I must jiggy jiggy in 2015

2014 is also my year!!!!!

lundi 6 janvier 2014

2014... WELCOME

I feel good about 2014. I am not sure why.. BUT I FEEL GOOD!
Lookin' forward to the new year. Looking forward to living a life of Excellence in Daily Living.
Looking forward to A LOT.


Welcome to 2014 HOMEYS!

mercredi 1 janvier 2014

Heaven uses technology (Mathematics)

Heaven uses technology (Mathematics).
On judgment day, when you are called to stand in front of your Creator or who ever will judge you, one of the criteria that you will judged upon will be presented on a powerpoint. Heaven show you a graph showing how you spent most of the |hours| of your life.

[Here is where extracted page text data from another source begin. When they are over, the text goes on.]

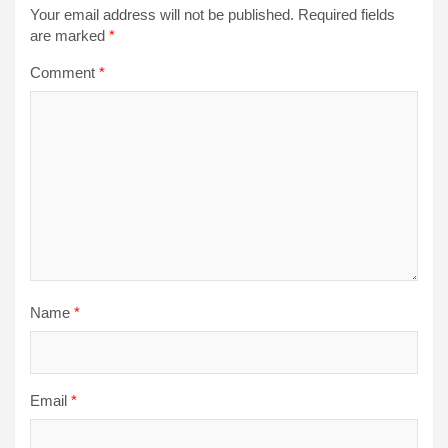
Your email address will not be published.
Required fields
are marked
*
Comment
*
Name
*
Email
*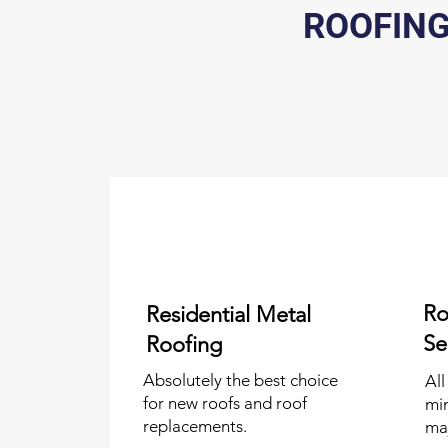
ROOFING
Ro
Residential Metal
Se
Roofing
Absolutely the best choice
All
for new roofs and roof
mi
replacements.
ma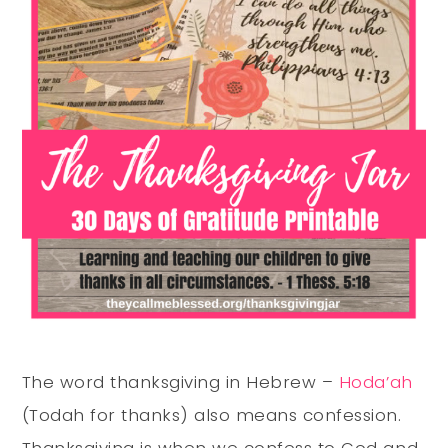
The word thanksgiving in Hebrew –
Hoda’ah
(Todah for thanks) also means confession.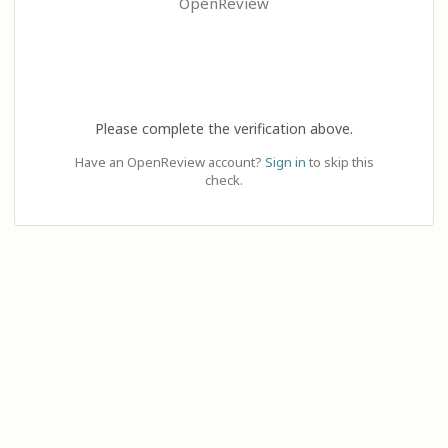
OpenReview
Please complete the verification above.
Have an OpenReview account?
Sign in
to skip this
check.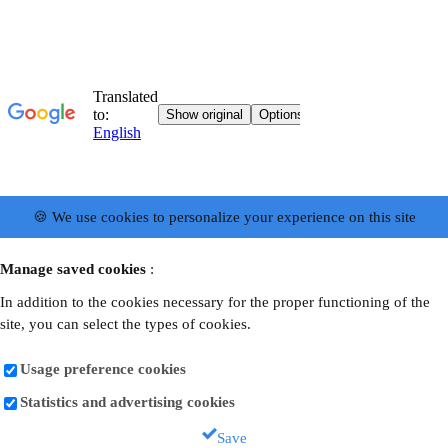
🍪 We use cookies to personalize your experience on this site
Manage saved cookies
:
In addition to the cookies necessary for the proper functioning of the
site, you can select the types of cookies.
Usage preference cookies
Statistics and advertising cookies
Save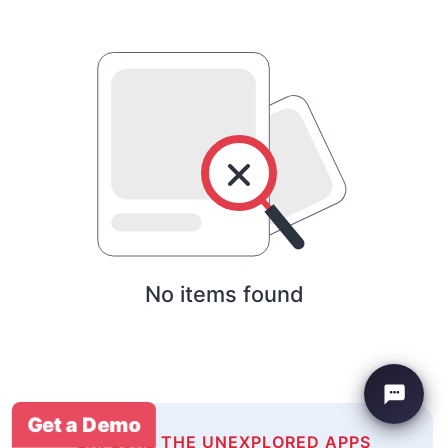
No items found
Get a Demo
EXPLORE THE UNEXPLORED APPS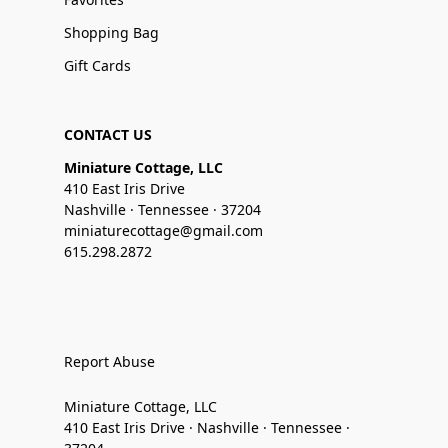
Shopping Bag
Gift Cards
CONTACT US
Miniature Cottage, LLC
410 East Iris Drive
Nashville · Tennessee · 37204
miniaturecottage@gmail.com
615.298.2872
Report Abuse
Miniature Cottage, LLC
410 East Iris Drive · Nashville · Tennessee ·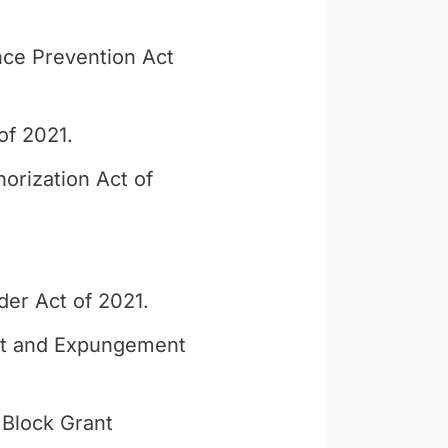
ce Prevention Act
of 2021.
orization Act of
der Act of 2021.
nt and Expungement
Block Grant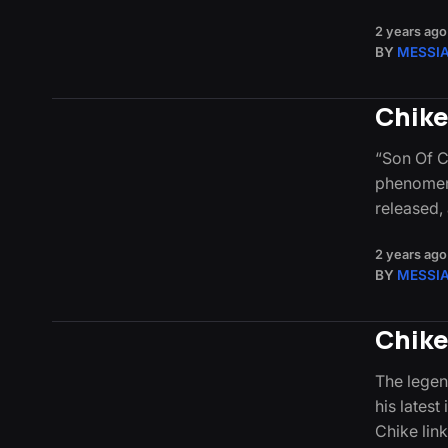
2 years ago
BY
MESSI
Chike
“Son Of C
phenomena
released, 
2 years ago
BY
MESSI
Chike
The legen
his latest
Chike lin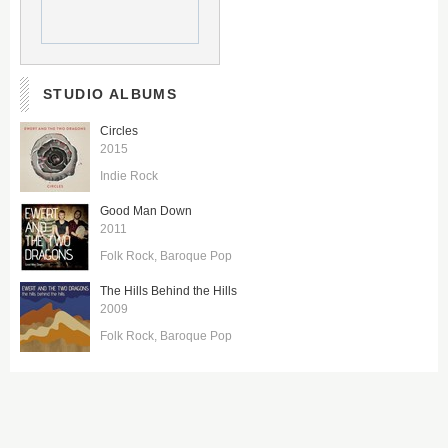
STUDIO ALBUMS
Circles
2015
Indie Rock
Good Man Down
2011
Folk Rock
Baroque Pop
The Hills Behind the Hills
2009
Folk Rock
Baroque Pop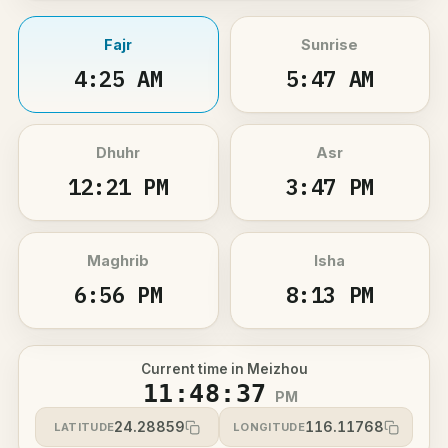
Fajr
Sunrise
4:25 AM
5:47 AM
Dhuhr
Asr
12:21 PM
3:47 PM
Maghrib
Isha
6:56 PM
8:13 PM
Current time in Meizhou
11:48:37
PM
24.28859
116.11768
LATITUDE
LONGITUDE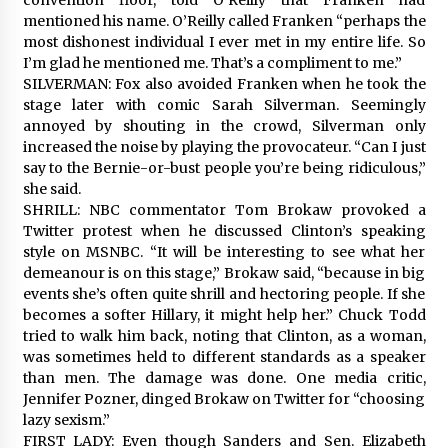
mentioned his name. O’Reilly called Franken “perhaps the
most dishonest individual I ever met in my entire life. So
I’m glad he mentioned me. That’s a compliment to me.”
SILVERMAN: Fox also avoided Franken when he took the
stage later with comic Sarah Silverman. Seemingly
annoyed by shouting in the crowd, Silverman only
increased the noise by playing the provocateur. “Can I just
say to the Bernie-or-bust people you’re being ridiculous,”
she said.
SHRILL: NBC commentator Tom Brokaw provoked a
Twitter protest when he discussed Clinton’s speaking
style on MSNBC. “It will be interesting to see what her
demeanour is on this stage,” Brokaw said, “because in big
events she’s often quite shrill and hectoring people. If she
becomes a softer Hillary, it might help her.” Chuck Todd
tried to walk him back, noting that Clinton, as a woman,
was sometimes held to different standards as a speaker
than men. The damage was done. One media critic,
Jennifer Pozner, dinged Brokaw on Twitter for “choosing
lazy sexism.”
FIRST LADY: Even though Sanders and Sen. Elizabeth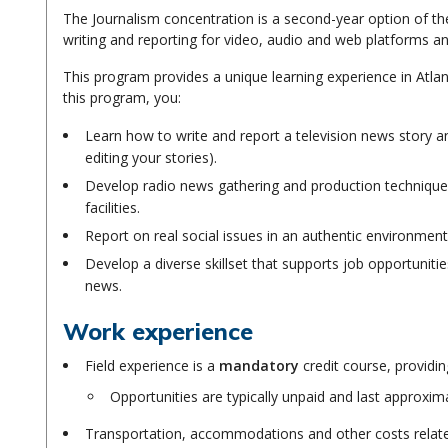
The Journalism concentration is a second-year option of t
writing and reporting for video, audio and web platforms an
This program provides a unique learning experience in Atlant
this program, you:
Learn how to write and report a television news story an
editing your stories).
Develop radio news gathering and production techniques
facilities.
Report on real social issues in an authentic environment
Develop a diverse skillset that supports job opportuniti
news.
Work experience
Field experience is a
mandatory
credit course, providin
Opportunities are typically unpaid and last approxim
Transportation, accommodations and other costs related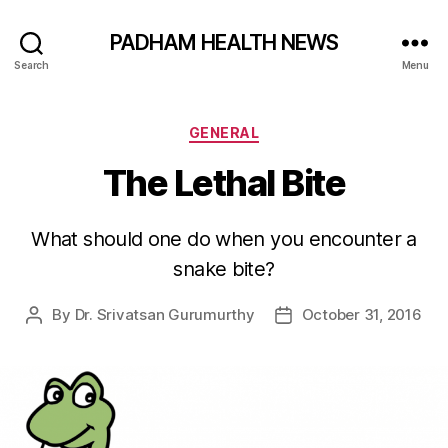
PADHAM HEALTH NEWS
Search
Menu
Categories
GENERAL
The Lethal Bite
What should one do when you encounter a
snake bite?
By
Dr. Srivatsan Gurumurthy
October 31, 2016
Post
Post
author
date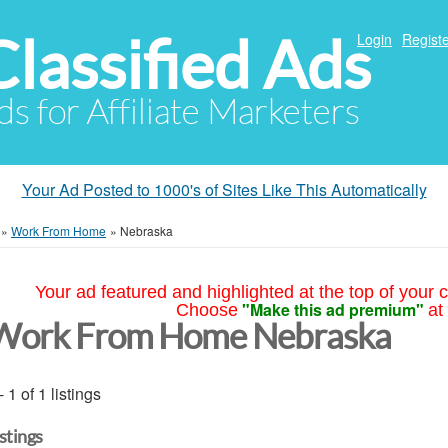
Classified Ads
Login
Registe
ds for Affiliate Marketers
Your Ad Posted to 1000's of Sites Like This Automatically
»
Work From Home
»
Nebraska
Your ad featured and highlighted at the top of your c
"Make this ad premium"
Choose
at
Work From Home Nebraska
- 1 of 1 listings
istings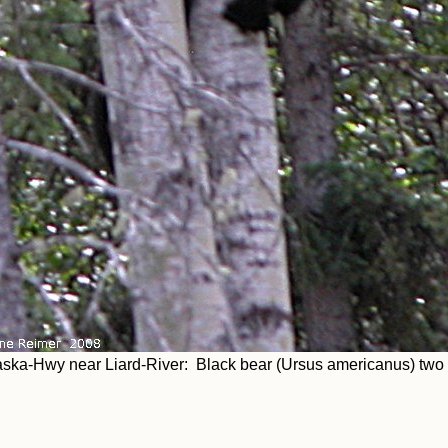
aska-Hwy near Liard-River: Black bear (Ursus americanus) tw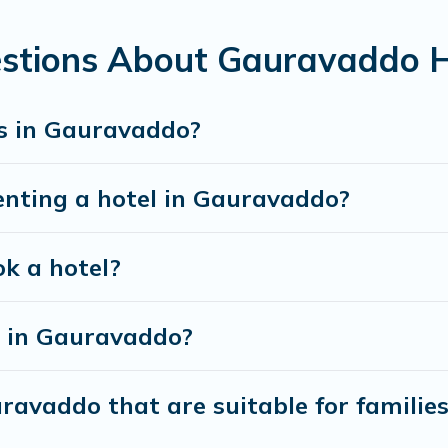
estions About Gauravaddo H
s in Gauravaddo?
enting a hotel in Gauravaddo?
ok a hotel?
 in Gauravaddo?
ravaddo that are suitable for familie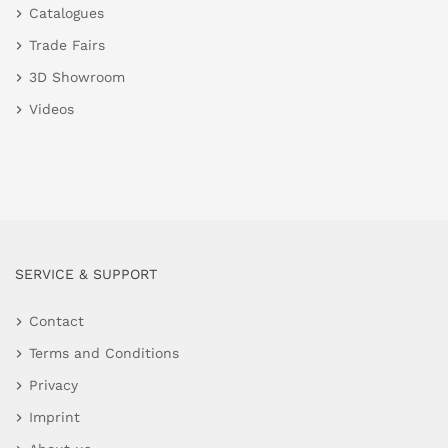
Catalogues
Trade Fairs
3D Showroom
Videos
SERVICE & SUPPORT
Contact
Terms and Conditions
Privacy
Imprint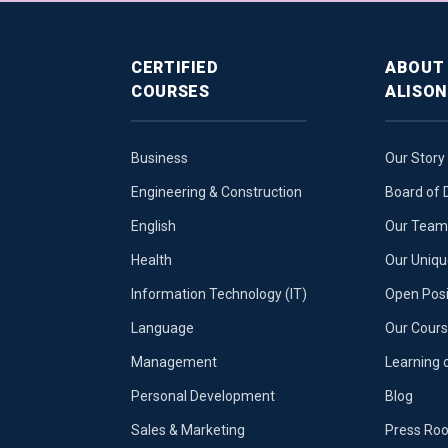
CERTIFIED
ABOUT
COURSES
ALISON
Business
Our Story
Engineering & Construction
Board of 
English
Our Team 
Health
Our Uniq
Information Technology (IT)
Open Posi
Language
Our Cours
Management
Learning 
Personal Development
Blog
Sales & Marketing
Press Ro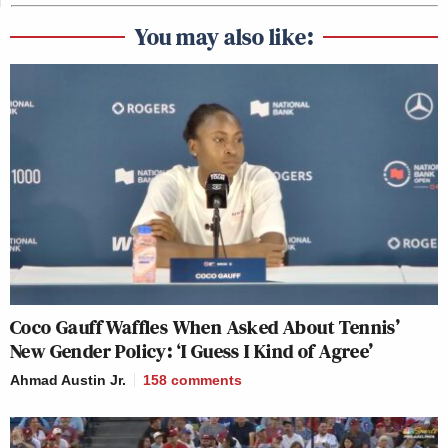
You may also like:
Coco Gauff Waffles When Asked About Tennis’
New Gender Policy: ‘I Guess I Kind of Agree’
Ahmad Austin Jr.
158
comments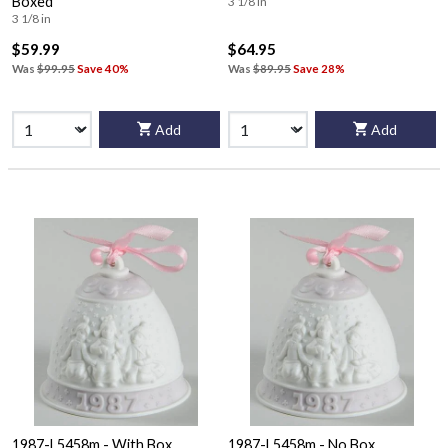
Boxed
3 1/8 in
3 1/8 in
$59.99
$64.95
Was
$99.95
Save 40%
Was
$89.95
Save 28%
Add
Add
1987-L5458m - With Box
1987-L5458m - No Box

These are some calculations below:

There are:
24hours a day
x 7 = 168 hours per week
x 52 = 8736 hours a year

Assuming you live till you are 80 years old
8736 x 80 = 698880 hours

Assuming a grace of 20 - 25 years, for "discovering yourself"
- 262080 hours (calculated using 30 years)

That leaves 436800 hours

- Sleep @ 8 hours a night = 145600 hours
- Eating, Bathing, other miscellaneous @ 4 hours a day = 72800 hours
- Work @ 8 hours a day for 5 days a week = 104000 hours

= 114400 hours
114400 other hours that you can allocate to other things,

Some people will allocate a majority of these hours in to things like:
Watching television, spending time with friends, using social media, extra sleeping, and countless other ways people spend their time "unconsciously".

My point is that you will have to explain how the majority of your life was spent. And Heaven will present it in a clear and cogent manner (using technology of course Lol).

Maybe this is all BS.
Because at the end of the day you cannot calculate what will earn your salvation. We used to be able to until Jesus came and brought forth grace. The main point of this is to emphasize the importance of time management and seeing the big picture. Every day counts.